Directions
Go through the entries below and count the lines holding the word "Española". Reply with only the number, please.
Exercise data below:
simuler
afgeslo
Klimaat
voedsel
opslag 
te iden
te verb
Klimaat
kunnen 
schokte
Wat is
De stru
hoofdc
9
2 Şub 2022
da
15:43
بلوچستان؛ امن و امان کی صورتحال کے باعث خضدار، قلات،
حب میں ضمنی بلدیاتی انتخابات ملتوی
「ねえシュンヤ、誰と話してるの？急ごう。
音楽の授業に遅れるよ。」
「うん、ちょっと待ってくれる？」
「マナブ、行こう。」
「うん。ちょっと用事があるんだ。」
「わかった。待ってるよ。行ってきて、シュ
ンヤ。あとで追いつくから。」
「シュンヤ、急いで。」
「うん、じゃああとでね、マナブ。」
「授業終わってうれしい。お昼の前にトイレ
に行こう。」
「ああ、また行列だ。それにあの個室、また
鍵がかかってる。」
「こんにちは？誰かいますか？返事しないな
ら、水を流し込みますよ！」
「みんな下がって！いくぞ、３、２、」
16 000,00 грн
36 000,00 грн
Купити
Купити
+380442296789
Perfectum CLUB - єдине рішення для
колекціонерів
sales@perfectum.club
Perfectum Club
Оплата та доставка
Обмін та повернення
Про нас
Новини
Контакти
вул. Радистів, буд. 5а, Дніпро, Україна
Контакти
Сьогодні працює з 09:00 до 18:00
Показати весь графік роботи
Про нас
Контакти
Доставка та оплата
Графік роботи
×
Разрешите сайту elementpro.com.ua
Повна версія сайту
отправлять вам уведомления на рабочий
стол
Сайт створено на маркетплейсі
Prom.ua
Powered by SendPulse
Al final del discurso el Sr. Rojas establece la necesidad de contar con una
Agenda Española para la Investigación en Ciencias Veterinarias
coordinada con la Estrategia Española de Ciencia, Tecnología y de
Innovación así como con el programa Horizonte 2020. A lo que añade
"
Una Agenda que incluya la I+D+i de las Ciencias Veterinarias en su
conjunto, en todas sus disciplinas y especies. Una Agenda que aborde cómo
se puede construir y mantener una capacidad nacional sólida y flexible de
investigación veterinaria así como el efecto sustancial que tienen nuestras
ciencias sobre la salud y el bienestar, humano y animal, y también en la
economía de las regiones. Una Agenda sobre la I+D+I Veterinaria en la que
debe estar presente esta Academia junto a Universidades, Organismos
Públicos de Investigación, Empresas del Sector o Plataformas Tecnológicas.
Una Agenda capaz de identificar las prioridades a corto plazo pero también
End of Exercise data.
Exercise answer
2